Na costa da Ilha de Vancouver, no Canadá, o fundo do oceano está literalmente se partindo. Pela primeira vez, cientistas conseguiram flagrar uma placa tectônica se rompendo ativamente, em um processo que marca o início do fim de uma zona de subducção — a região onde uma placa mergulha sob a outra e alimenta cadeias de vulcões e terremotos.
A descoberta, publicada na revista Science Advances, mostra imagens sísmicas inéditas da região de Cascadia, no Pacífico Norte, onde as placas Juan de Fuca e Explorer estão se fragmentando sob a placa norte-americana.
“Esta é a primeira vez que temos uma imagem clara de uma zona de subducção em vias de extinção”, afirma o geólogo Brandon Shuck, da Universidade Estadual da Louisiana (EUA), autor principal do estudo.
As zonas de subducção são regiões profundas do planeta onde as placas oceânicas mergulham em direção ao interior da Terra, empurradas por forças tectônicas.
É nesses limites que se concentram alguns dos maiores terremotos e vulcões do planeta, como o do Japão e o do Chile.
Com o tempo, no entanto, essas regiões podem enfraquecer e se romper — fenômeno que muda a arquitetura do planeta e influencia a formação de novos continentes.

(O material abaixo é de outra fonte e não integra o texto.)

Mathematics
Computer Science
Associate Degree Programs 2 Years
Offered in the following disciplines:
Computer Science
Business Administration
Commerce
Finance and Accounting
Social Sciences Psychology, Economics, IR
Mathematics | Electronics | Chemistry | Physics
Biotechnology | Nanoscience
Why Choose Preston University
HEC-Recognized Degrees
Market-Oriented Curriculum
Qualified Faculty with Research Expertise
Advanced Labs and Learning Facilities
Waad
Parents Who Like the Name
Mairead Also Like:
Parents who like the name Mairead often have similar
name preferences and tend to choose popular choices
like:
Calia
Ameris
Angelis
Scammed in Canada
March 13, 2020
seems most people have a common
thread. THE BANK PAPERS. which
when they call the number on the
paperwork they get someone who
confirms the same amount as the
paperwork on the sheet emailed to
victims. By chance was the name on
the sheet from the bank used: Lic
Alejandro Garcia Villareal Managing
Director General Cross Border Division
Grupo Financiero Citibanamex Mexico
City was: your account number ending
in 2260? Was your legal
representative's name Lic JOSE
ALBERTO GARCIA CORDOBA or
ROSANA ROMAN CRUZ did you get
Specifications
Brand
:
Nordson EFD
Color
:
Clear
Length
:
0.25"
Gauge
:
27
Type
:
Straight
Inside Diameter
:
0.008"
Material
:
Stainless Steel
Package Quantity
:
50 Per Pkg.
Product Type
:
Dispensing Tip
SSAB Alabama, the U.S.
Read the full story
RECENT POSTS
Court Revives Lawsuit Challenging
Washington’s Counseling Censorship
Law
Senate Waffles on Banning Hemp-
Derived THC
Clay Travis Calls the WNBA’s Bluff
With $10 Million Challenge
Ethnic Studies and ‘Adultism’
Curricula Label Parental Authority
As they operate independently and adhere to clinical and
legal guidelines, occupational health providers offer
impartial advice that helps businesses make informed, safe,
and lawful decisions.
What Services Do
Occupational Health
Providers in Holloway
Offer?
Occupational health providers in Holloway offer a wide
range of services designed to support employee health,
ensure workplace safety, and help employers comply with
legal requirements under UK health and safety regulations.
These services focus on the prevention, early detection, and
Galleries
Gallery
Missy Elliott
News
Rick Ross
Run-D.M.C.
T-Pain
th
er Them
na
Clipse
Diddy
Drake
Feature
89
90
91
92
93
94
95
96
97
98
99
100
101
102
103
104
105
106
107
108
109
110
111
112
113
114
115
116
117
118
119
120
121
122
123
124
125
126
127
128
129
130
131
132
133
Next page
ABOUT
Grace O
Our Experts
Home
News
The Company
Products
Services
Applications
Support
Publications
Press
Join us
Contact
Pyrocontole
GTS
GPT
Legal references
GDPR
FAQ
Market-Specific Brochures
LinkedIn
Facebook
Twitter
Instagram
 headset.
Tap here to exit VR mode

Para registrar o processo, os pesquisadores enviaram ondas sonoras do navio Marcus G. Langseth em direção ao fundo do mar. Os ecos retornaram a um cabo de escuta de 15 quilômetros de comprimento, revelando uma estrutura complexa sob o solo oceânico.
O método, conhecido como reflexão sísmica, funciona como um ultrassom do subsolo da Terra.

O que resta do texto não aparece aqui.